To load and inspect the dataset:

library(liver)
data(bank)
str(bank)
  1. Dataset Overview: Summarize the structure and variable types. What does this reveal about the dataset?

  2. Target Variable Analysis: Plot the target variable deposit. What proportion of clients subscribed to a term deposit?

  3. Binary Variables: Explore default, housing, and loan. Use bar plots and contingency tables. What patterns emerge?

  4. Numerical Variables: Visualize the distributions of numerical features using histograms and box plots. Note any skewness or unusual observations.

  5. Outlier Detection: Identify outliers in numerical variables. What strategies would you consider for managing them?

  6. Correlation Matrix: Compute and visualize the correlation matrix. Which variables are highly correlated, and how might you address this?

  7. Key Findings: Summarize your main EDA findings. How would you present these in a report?

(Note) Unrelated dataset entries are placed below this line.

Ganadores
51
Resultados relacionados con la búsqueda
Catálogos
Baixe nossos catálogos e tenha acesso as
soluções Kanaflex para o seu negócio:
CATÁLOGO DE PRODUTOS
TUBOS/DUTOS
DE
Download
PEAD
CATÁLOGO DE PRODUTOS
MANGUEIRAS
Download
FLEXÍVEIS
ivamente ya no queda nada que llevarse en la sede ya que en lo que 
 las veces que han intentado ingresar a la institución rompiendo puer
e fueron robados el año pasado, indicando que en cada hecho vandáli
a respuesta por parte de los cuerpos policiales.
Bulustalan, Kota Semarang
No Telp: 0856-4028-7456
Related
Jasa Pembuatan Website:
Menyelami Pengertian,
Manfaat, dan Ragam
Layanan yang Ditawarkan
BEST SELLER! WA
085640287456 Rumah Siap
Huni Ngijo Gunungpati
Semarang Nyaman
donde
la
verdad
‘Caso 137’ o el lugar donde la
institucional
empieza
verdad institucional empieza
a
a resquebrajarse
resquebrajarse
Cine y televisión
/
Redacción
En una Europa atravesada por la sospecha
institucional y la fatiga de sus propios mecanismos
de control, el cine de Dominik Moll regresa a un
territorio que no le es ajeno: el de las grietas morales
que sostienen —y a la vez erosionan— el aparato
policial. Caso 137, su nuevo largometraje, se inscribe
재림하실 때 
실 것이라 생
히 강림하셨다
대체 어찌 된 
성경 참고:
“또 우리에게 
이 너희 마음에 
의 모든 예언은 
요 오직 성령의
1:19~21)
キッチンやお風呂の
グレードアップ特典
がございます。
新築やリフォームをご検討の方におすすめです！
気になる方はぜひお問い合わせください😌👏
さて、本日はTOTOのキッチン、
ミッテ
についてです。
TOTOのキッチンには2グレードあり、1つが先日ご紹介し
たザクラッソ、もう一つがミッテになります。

  8. Business Insights: What actionable conclusions could the bank draw from these patterns?

  9. Multivariate Patterns: Explore whether higher values of campaign (number of contacts) relate to greater subscription rates. Visualize and interpret.

  10. Feature Engineering Insight: Based on your findings, propose one new variable that could help improve model performance.

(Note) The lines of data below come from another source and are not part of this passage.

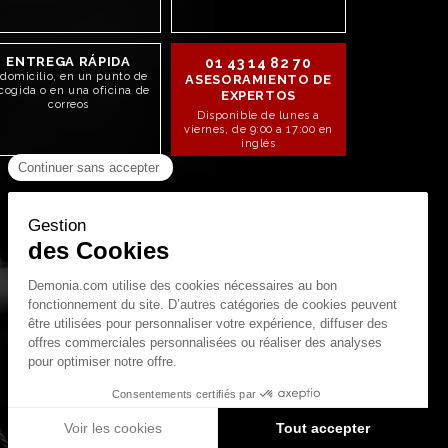
ENTREGA RÁPIDA
01 43 14 82 70
 domicilio, en un punto de
ASESORAMIENTO DE
cogida o en una oficina de
EXPERTOS
correos
Disponible de lunes a
viernes, de 9:00 a 17:00 en
inglés
STAY CONNECTED!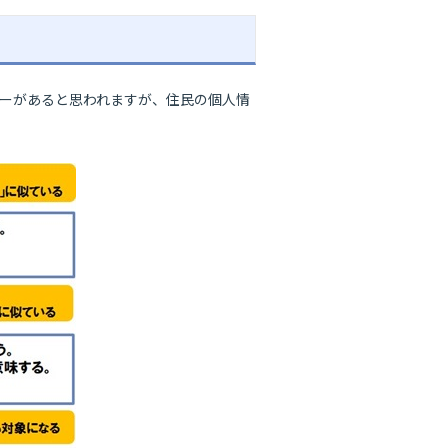
リーがあると思われますが、住民の個人情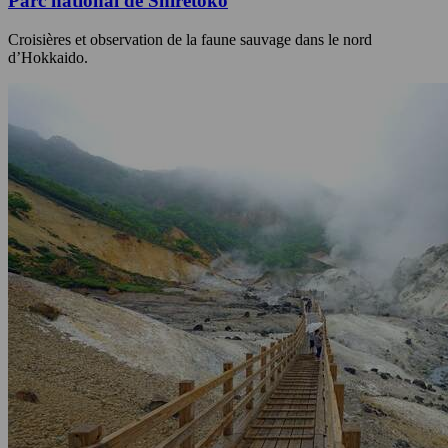
Parc national de Shiretoko
Croisières et observation de la faune sauvage dans le nord
d’Hokkaido.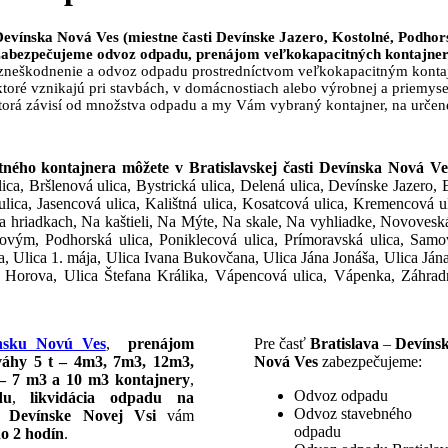
Devínska Nová Ves (miestne časti Devínske Jazero, Kostolné, Podhors
zabezpečujeme odvoz odpadu, prenájom veľkokapacitných kontajner
 zneškodnenie a odvoz odpadu prostredníctvom veľkokapacitným kontaj
toré vznikajú pri stavbách, v domácnostiach alebo výrobnej a priemysel
torá závisí od množstva odpadu a my Vám vybraný kontajner, na určené
ho kontajnera môžete v Bratislavskej časti Devínska Nová Ves 
lica, Bršlenová ulica, Bystrická ulica, Delená ulica, Devínske Jazero, 
va ulica, Jasencová ulica, Kalištná ulica, Kosatcová ulica, Kremencová
 hriadkach, Na kaštieli, Na Mýte, Na skale, Na vyhliadke, Novoveská u
vým, Podhorská ulica, Poniklecová ulica, Prímoravská ulica, Samov
ca, Ulica 1. mája, Ulica Ivana Bukovčana, Ulica Jána Jonáša, Ulica Já
 Horova, Ulica Štefana Králika, Vápencová ulica, Vápenka, Záhradná
nsku Novú Ves
,
prenájom
Pre časť
Bratislava
–
Devíns
váhy 5 t – 4m3, 7m3, 12m3,
Nová Ves
zabezpečujeme:
– 7 m3 a 10 m3 kontajnery
,
Odvoz odpadu
du
,
likvidácia odpadu na
Odvoz stavebného
j Devínske Novej Vsi
vám
odpadu
o 2 hodín
.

  11. Seasonality Effects: Investigate subscription rates by month. Are some months more successful than others?

  12. Employment Type: How does job relate to deposit? Which categories have higher success?

  13. Interaction Effects: Analyze the joint impact of education and job on subscription. What do you observe?

  14. Effect of Call Duration: Does the duration of last contact influence deposit outcome?

  15. Campaign Comparison: How do success rates vary across campaigns? What strategies might this suggest?

Challenge Problems

  1. Data Storytelling from EDA: Create a concise 1–2 plot visual summary of an EDA finding from the bank dataset. Focus on making the insight clear to a non-technical audience, using clean annotations and brief explanation.

  2. Segment-Based Risk Profiling: Use the adult dataset to identify a subgroup likely to earn over $50K. Describe their profile and how you uncovered it through EDA.

  3. EDA vs. Predictive Modeling: A variable appears weakly related to the target in univariate plots. Under what conditions could it still improve model accuracy?

  4. Exploring Class Imbalance by Subgroup: Does the proportion of deposit outcomes differ by marital or job? What insights or hypotheses emerge?

  5. Feature Pruning with EDA: Using the adult dataset, identify predictors that may not add value for modeling. Justify your choices with EDA.